AI Agent Patterns: Tool Calling and Multi-Step Research

The platform supports AI agent workflows with tool calling. An agent task can invoke multiple tools (search, browse, analyze) across several steps, with each tool call creating a checkpoint.

// Example from Trigger.dev documentation
export const researchAgent = task({
  id: "research-agent",
  run: async ({ topic }: { topic: string }) => {
    const messages: CoreMessage[] = [
      { role: "user", content: `Research: ${topic}` },
    ];
    
    for (let i = 0; i < 10; i++) {
      const { text, toolCalls, steps } = await generateText({
        model: anthropic("claude-opus-4-20250514"),
        system: "You are a research assistant with web access.",
        messages,
        tools: {
          search: searchTool,
          browse: browseTool,
          analyze: analyzeTool
        },
        maxSteps: 5,
      });
      
      if (!toolCalls.length) {
        return { summary: text, stepsUsed: steps.length };
      }
      
      // Checkpoint after each tool execution
      for (const call of toolCalls) {
        const result = await executeTool(call);
        messages.push({ role: "tool", content: result });
      }
    }
  },
});

Each await executeTool(call) creates a checkpoint. If a tool call times out or the worker crashes, the retry resumes from the last successful tool result. The agent doesn’t re-execute completed tool calls.

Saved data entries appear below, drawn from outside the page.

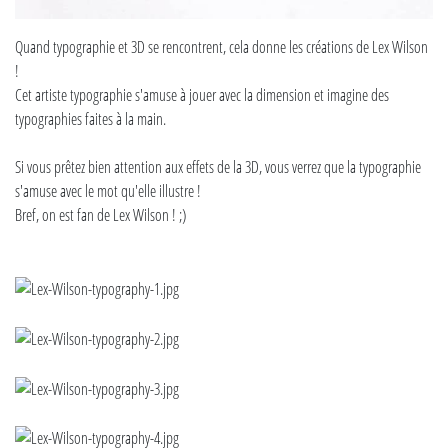
Quand typographie et 3D se rencontrent, cela donne les créations de Lex Wilson
!
Cet artiste typographie s'amuse à jouer avec la dimension et imagine des
typographies faites à la main.
Si vous prêtez bien attention aux effets de la 3D, vous verrez que la typographie
s'amuse avec le mot qu'elle illustre !
Bref, on est fan de Lex Wilson ! ;)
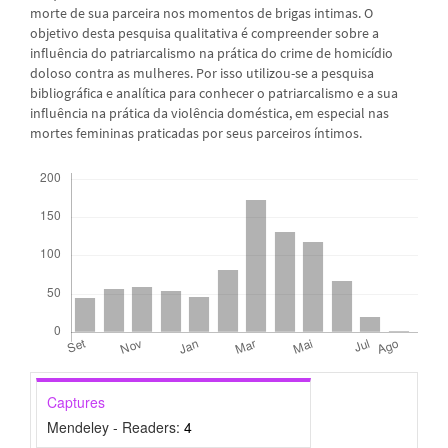
morte de sua parceira nos momentos de brigas intimas. O
objetivo desta pesquisa qualitativa é compreender sobre a
influência do patriarcalismo na prática do crime de homicídio
doloso contra as mulheres. Por isso utilizou-se a pesquisa
bibliográfica e analítica para conhecer o patriarcalismo e a sua
influência na prática da violência doméstica, em especial nas
mortes femininas praticadas por seus parceiros íntimos.
Downloads
Captures
Mendeley - Readers:
4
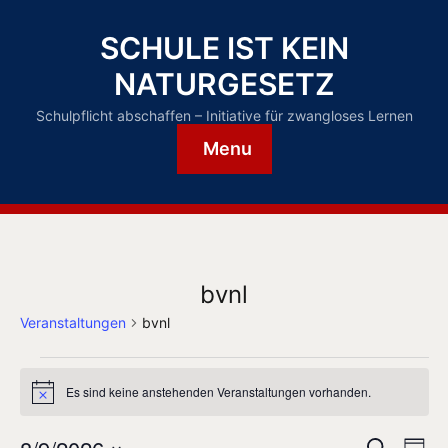
SCHULE IST KEIN
NATURGESETZ
Schulpflicht abschaffen – Initiative für zwangloses Lernen
Menu
bvnl
Veranstaltungen
bvnl
Es sind keine anstehenden Veranstaltungen vorhanden.
H
i
n
V
S
w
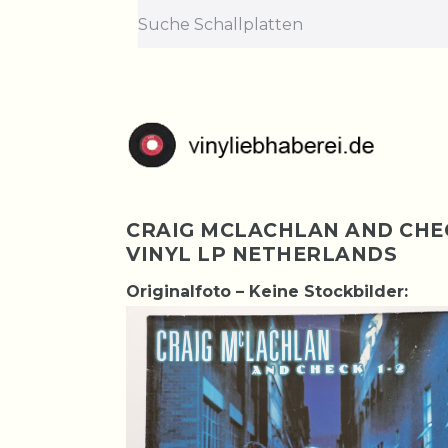
CRAIG MCLACHLAN AND CHECK
VINYL LP NETHERLANDS
Originalfoto – Keine Stockbilder:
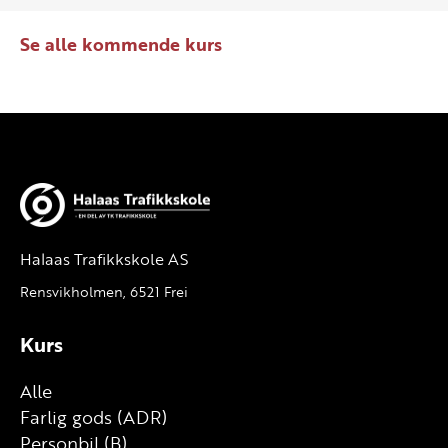
Se alle kommende kurs
Halaas Trafikkskole AS
Rensvikholmen, 6521 Frei
Kurs
Alle
Farlig gods (ADR)
Personbil (B)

This pattern works for multi-step research, data enrichment, and human-in-the-loop workflows where the agent waits for external input between steps.

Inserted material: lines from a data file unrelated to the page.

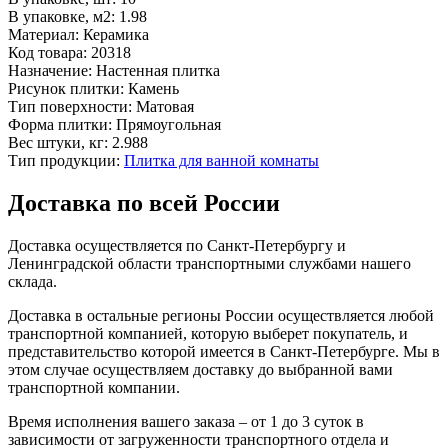
В упаковке, м2:
1.98
Материал:
Керамика
Код товара:
20318
Назначение:
Настенная плитка
Рисунок плитки:
Камень
Тип поверхности:
Матовая
Форма плитки:
Прямоугольная
Вес штуки, кг:
2.988
Тип продукции:
Плитка для ванной комнаты
Доставка по всей России
Доставка осуществляется по Санкт-Петербургу и
Ленинградской области транспортными службами нашего
склада.
Доставка в остальные регионы России осуществляется любой
транспортной компанией, которую выберет покупатель, и
представительство которой имеется в Санкт-Петербурге. Мы в
этом случае осуществляем доставку до выбранной вами
транспортной компании.
Время исполнения вашего заказа – от 1 до 3 суток в
зависимости от загруженности транспортного отдела и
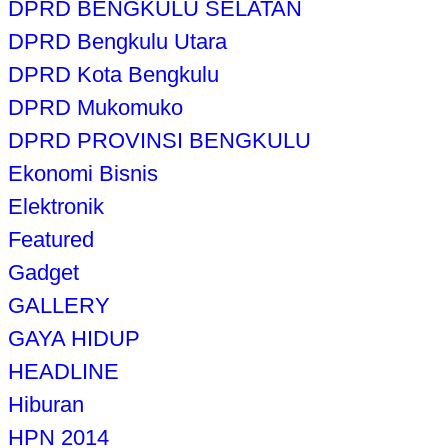
DPRD BENGKULU SELATAN
DPRD Bengkulu Utara
DPRD Kota Bengkulu
DPRD Mukomuko
DPRD PROVINSI BENGKULU
Ekonomi Bisnis
Elektronik
Featured
Gadget
GALLERY
GAYA HIDUP
HEADLINE
Hiburan
HPN 2014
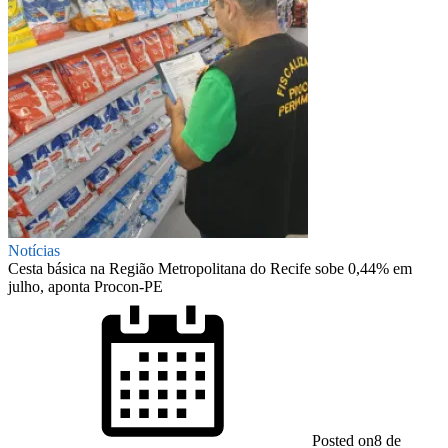
Notícias
Cesta básica na Região Metropolitana do Recife sobe 0,44% em
julho, aponta Procon-PE
Posted on
8 de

Comparison: Trigger.dev vs. Temporal

DimensionTrigger.devTemporal
Language supportTypeScript/JavaScriptGo, Java, Python, TypeScript (SDK)
State modelCheckpoint snapshotsEvent sourcing with replay
DeploymentManaged cloud or self-hostedSelf-hosted or Temporal Cloud
Learning curveAsync functions with retry configWorkflow/activity split, determinism rules
Scaling modelAutomatic worker scaling (managed)Automatic (Temporal Cloud) or manual (self-hosted)
ObservabilityBuilt-in dashboardRequires separate UI setup (self-hosted)

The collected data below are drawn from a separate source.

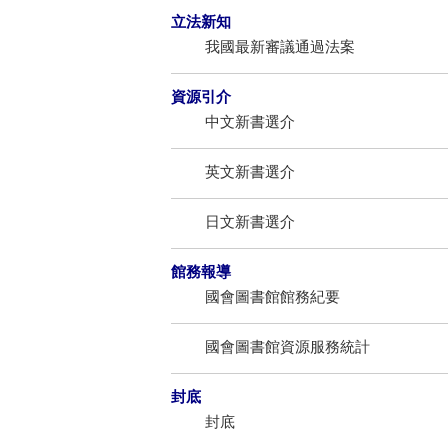
立法新知
我國最新審議通過法案
資源引介
中文新書選介
英文新書選介
日文新書選介
館務報導
國會圖書館館務紀要
國會圖書館資源服務統計
封底
封底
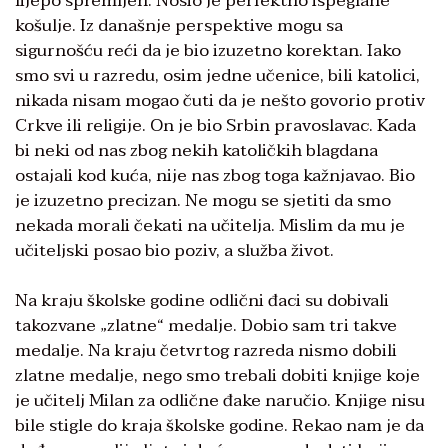
lijepo spremljen. Nosio je perfektno ispeglane
košulje. Iz današnje perspektive mogu sa
sigurnošću reći da je bio izuzetno korektan. Iako
smo svi u razredu, osim jedne učenice, bili katolici,
nikada nisam mogao čuti da je nešto govorio protiv
Crkve ili religije. On je bio Srbin pravoslavac. Kada
bi neki od nas zbog nekih katoličkih blagdana
ostajali kod kuća, nije nas zbog toga kažnjavao. Bio
je izuzetno precizan. Ne mogu se sjetiti da smo
nekada morali čekati na učitelja. Mislim da mu je
učiteljski posao bio poziv, a služba život.
Na kraju školske godine odlični đaci su dobivali
takozvane „zlatne“ medalje. Dobio sam tri takve
medalje. Na kraju četvrtog razreda nismo dobili
zlatne medalje, nego smo trebali dobiti knjige koje
je učitelj Milan za odlične đake naručio. Knjige nisu
bile stigle do kraja školske godine. Rekao nam je da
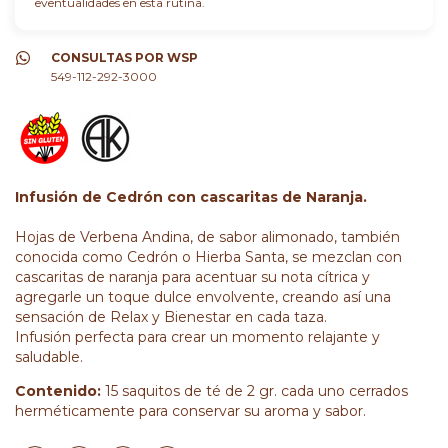
eventualidades en esta rutina.
CONSULTAS POR WSP
549-112-292-3000
Infusión de Cedrón con cascaritas de Naranja.
Hojas de Verbena Andina, de sabor alimonado, también
conocida como Cedrón o Hierba Santa, se mezclan con
cascaritas de naranja para acentuar su nota cítrica y
agregarle un toque dulce envolvente, creando así una
sensación de Relax y Bienestar en cada taza.
Infusión perfecta para crear un momento relajante y
saludable.
Contenido:
15 saquitos de té de 2 gr. cada uno cerrados
herméticamente para conservar su aroma y sabor.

Temporal gives you stronger guarantees about execution history and supports more complex workflow patterns (sagas, compensation logic). Trigger.dev trades those guarantees for simpler onboarding and tighter TypeScript integration.

Serialization Constraints

The checkpoint model has limits. If your task holds state that can’t serialize (database connections, file handles, WebSocket clients), you’ll hit runtime errors. The workaround is to reinitialize those resources after each checkpoint:

// Example based on Trigger.dev SDK patterns
export const streamingTask = task({
  id: "streaming-task",
  run: async (payload) => {
    // Don't persist the connection
    let connection = await openConnection();
    
    for (const batch of payload.batches) {
      // Checkpoint happens here: connection may be stale after resume
      await processBatch(batch);
      
      // Reconnect after checkpoint if needed
      if (!connection.isAlive()) {
        connection = await openConnection();
      }
    }
  },
});

This pattern works but adds boilerplate. Temporal’s deterministic replay model avoids this by separating side effects into activities.

Technical Verdict

Use Trigger.dev when:

  • You’re building agent workflows in TypeScript and want to avoid learning Temporal’s workflow model
  • Your tasks fit the checkpoint pattern (mostly async I/O, no complex state machines)
  • You prefer managed infrastructure over operating your own orchestration cluster
  • Observability out of the box matters more than custom tracing integrations

Avoid it when:

  • You need workflow patterns Temporal excels at (sagas, compensation, complex branching)
  • Your tasks hold non-serializable state (open connections, file handles)
  • You require multi-language support across the same workflow
  • You’re already invested in Temporal and need migration justification

The V2 pivot shows what developers building agent infrastructure actually need: durable execution without the operational weight of self-hosted Temporal. The checkpoint model is simpler but less flexible. That trade-off works for most TypeScript-native agent workflows.